(Directions): Everything from the line with "üyelerinin dahi sürekli" to the end of the material is to be retyped exactly, both ends included, and nothing else.

(Data to process):
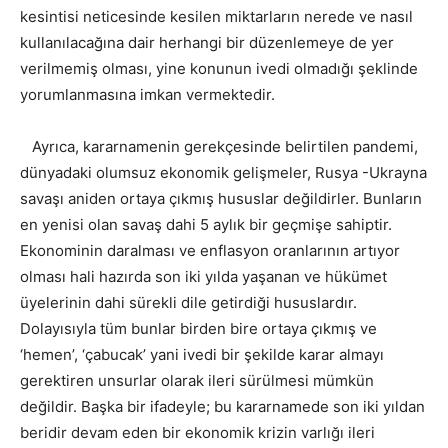
kesintisi neticesinde kesilen miktarların nerede ve nasıl
kullanılacağına dair herhangi bir düzenlemeye de yer
verilmemiş olması, yine konunun ivedi olmadığı şeklinde
yorumlanmasına imkan vermektedir.
Ayrıca, kararnamenin gerekçesinde belirtilen pandemi,
dünyadaki olumsuz ekonomik gelişmeler, Rusya -Ukrayna
savaşı aniden ortaya çıkmış hususlar değildirler. Bunların
en yenisi olan savaş dahi 5 aylık bir geçmişe sahiptir.
Ekonominin daralması ve enflasyon oranlarının artıyor
olması hali hazırda son iki yılda yaşanan ve hükümet
üyelerinin dahi sürekli dile getirdiği hususlardır.
Dolayısıyla tüm bunlar birden bire ortaya çıkmış ve
‘hemen’, ‘çabucak’ yani ivedi bir şekilde karar almayı
gerektiren unsurlar olarak ileri sürülmesi mümkün
değildir. Başka bir ifadeyle; bu kararnamede son iki yıldan
beridir devam eden bir ekonomik krizin varlığı ileri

(Answer):
üyelerinin dahi sürekli dile getirdiği hususlardır.
Dolayısıyla tüm bunlar birden bire ortaya çıkmış ve
‘hemen’, ‘çabucak’ yani ivedi bir şekilde karar almayı
gerektiren unsurlar olarak ileri sürülmesi mümkün
değildir. Başka bir ifadeyle; bu kararnamede son iki yıldan
beridir devam eden bir ekonomik krizin varlığı ileri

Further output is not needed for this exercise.